Companies tend to be tight-lipped about their attempts to upskill frontline workers, likely due to competition and wanting to control the narrative about how well their education and training programs are working.

Some of the best available information on corporate upskilling comes from the Aspen Institute’s Haley Glover. As the leader of the institute's UpSkill America project, and in her former role with Lumina Foundation, Glover has kicked the tires on employer training, ranging from apprenticeships to education benefit programs.

UpSkill America recently partnered with the Institute for Corporate Productivity (i4cp) to survey hundreds of U.S. employers about their upskilling work. The resulting report includes survey data and case studies focused on three primary areas: formal internal education and training, apprenticeships and other work-and-learn opportunities, and tuition assistance programs.

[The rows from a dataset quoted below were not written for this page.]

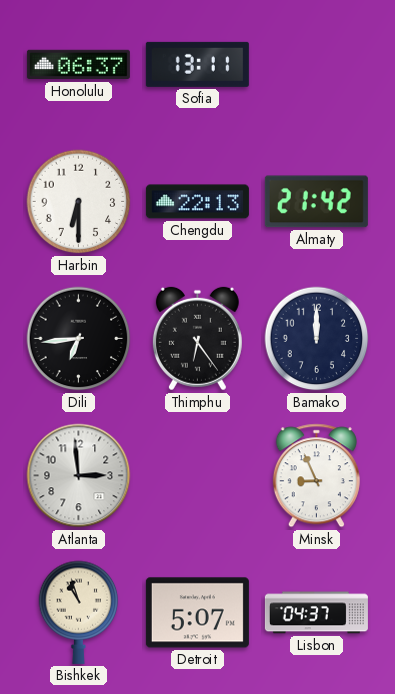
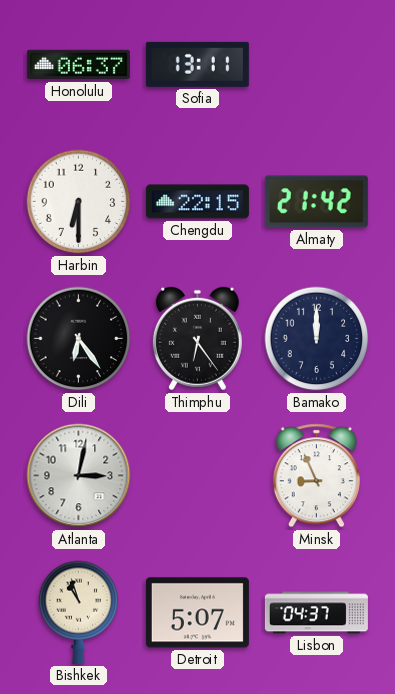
Chengdu: 22:13 -> 22:15
Dili: 6:44 -> 6:24
Atlanta: 2:59 -> 3:02
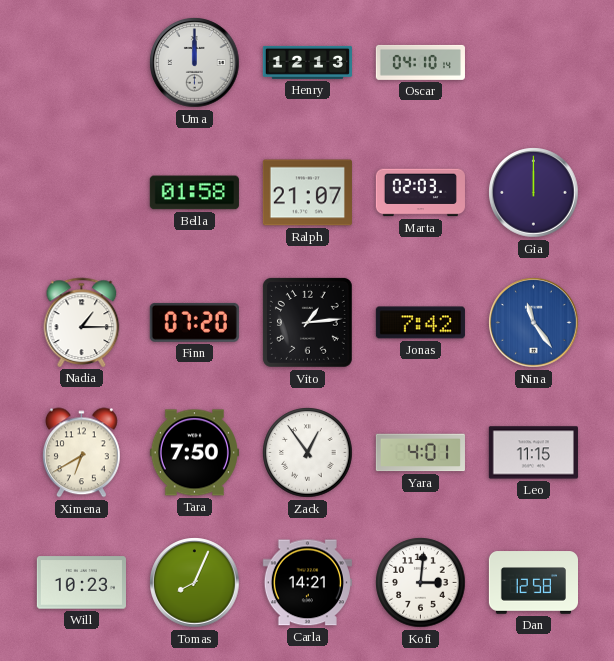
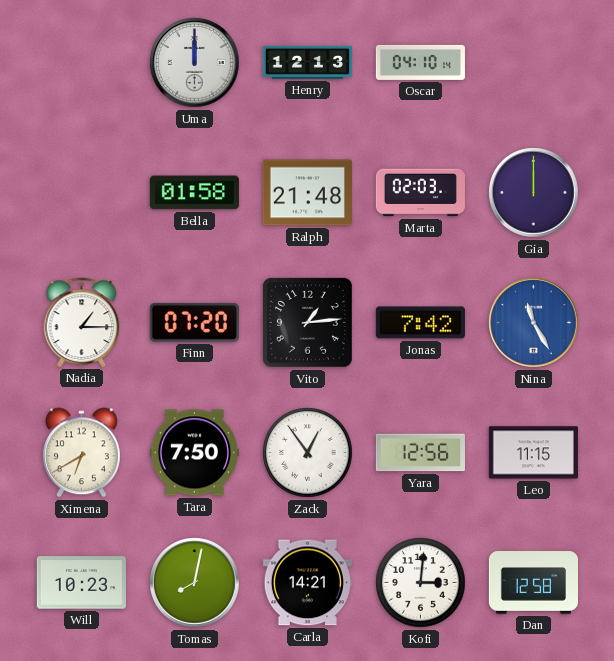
Ralph: 21:07 -> 21:48
Nina: 11:24 -> 11:25
Yara: 4:01 -> 12:56
Tomas: 8:04 -> 8:02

With a tight labor market and skills shortages, many employers are feeling the heat to better retain and develop their workforces; the urgency will increase with AI’s adoption, according to the report. Yet companies tend to lack confidence in their upskilling work, i4cp has found

The new survey identified across-the-board room for improvement across all three types of programs featured in the report, including:

  • Companies have been slow to offer credentials for their internal training.

  • Just 25% of small employers and 42% of large ones reported that their apprenticeship programs are highly successful.

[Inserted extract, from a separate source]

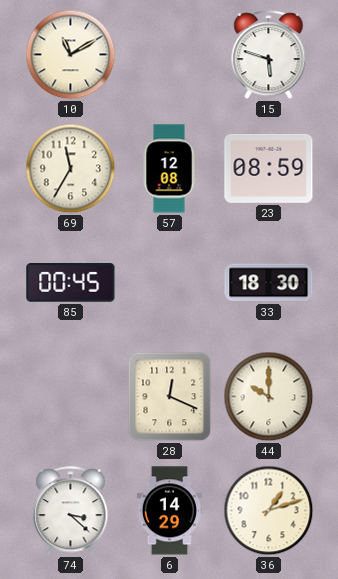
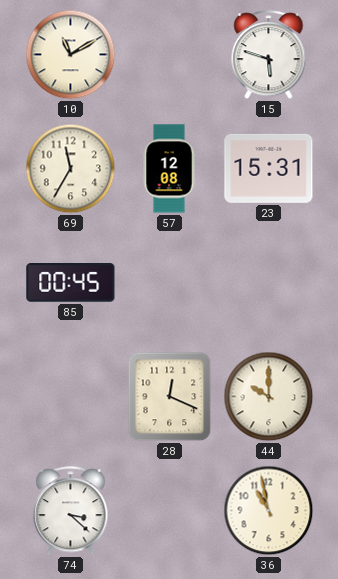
23: 08:59 -> 15:31
33: 18:30 -> none
6: 14:29 -> none
36: 1:12 -> 10:58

  • Education benefit programs typically don’t lead to structured advancement paths.

Signaling Skills: Badges, certificates, and microcredentials are commonly used terms for ways employers can signal that their workers have gained and demonstrated skills through internal training.

But outside of notable outliers like Google, IBM, and Walmart, many companies fail to issue this form of credential.

A primary barrier, Glover says, is that businesses often lack the organization and capacity to provide training with the level of fidelity that is required to offer credentials, or to make such credentials meaningful.

Silos and blockades are common in education, she says, including the corporate variety. And a common problem for internal company credentials is making them visible to other employers and education providers, which obviously is helpful to workers when they move on.

“If more employers could make their education and training curriculum and outcomes transparent, we could unlock a huge opportunity for more people to be recognized for their learning,” Glover says.

Path to Promotion: Few of the survey’s respondents (16%) have developed structured advancement pathways for workers who have participated in tuition assistance and completed learning programs from colleges and other education providers. Yet the report cites evidence that education benefits typically do create opportunities for participating workers to move up in companies.

Target and Medtronic are examples where tuition assistance leads to promotions. A case study in the report describes the recredentialing process from Medtronic, a giant in healthcare technology, which has removed college degree requirements for half of its job roles in IT and 25% in manufacturing. The company’s skills-based strategies include supporting workers through high-quality upskilling and career pathways.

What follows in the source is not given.